### Aim of the exercise
All that is needed is a count of the lines in this data that contain the word "yang".

[Page-level text extractions]

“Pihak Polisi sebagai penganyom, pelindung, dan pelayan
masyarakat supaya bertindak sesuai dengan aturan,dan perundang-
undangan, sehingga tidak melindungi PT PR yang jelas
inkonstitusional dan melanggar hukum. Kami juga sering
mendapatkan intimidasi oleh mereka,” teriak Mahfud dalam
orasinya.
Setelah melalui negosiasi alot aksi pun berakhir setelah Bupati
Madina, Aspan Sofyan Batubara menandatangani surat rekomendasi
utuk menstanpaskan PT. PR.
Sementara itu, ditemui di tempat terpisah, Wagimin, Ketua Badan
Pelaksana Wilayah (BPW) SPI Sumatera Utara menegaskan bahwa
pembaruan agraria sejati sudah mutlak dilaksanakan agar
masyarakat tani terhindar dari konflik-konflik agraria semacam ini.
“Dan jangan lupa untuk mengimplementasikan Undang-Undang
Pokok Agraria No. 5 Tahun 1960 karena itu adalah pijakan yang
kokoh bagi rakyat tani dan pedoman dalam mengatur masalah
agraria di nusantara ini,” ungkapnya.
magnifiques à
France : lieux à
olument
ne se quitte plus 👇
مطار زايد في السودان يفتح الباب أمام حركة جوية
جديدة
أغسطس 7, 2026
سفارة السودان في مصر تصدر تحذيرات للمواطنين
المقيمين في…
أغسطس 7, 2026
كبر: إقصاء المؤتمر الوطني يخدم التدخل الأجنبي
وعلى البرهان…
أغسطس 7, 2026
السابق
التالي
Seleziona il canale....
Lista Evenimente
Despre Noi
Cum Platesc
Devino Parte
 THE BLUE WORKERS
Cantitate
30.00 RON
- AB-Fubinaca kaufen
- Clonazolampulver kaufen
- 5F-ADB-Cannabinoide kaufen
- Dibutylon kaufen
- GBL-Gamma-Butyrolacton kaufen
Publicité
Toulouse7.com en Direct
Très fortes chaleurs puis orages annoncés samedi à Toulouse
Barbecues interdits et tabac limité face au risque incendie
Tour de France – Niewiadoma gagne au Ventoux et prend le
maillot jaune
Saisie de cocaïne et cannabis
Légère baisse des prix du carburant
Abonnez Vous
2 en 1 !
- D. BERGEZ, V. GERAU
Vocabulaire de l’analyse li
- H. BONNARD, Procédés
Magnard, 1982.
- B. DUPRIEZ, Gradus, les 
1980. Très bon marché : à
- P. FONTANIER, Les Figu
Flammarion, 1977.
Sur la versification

### Your response
2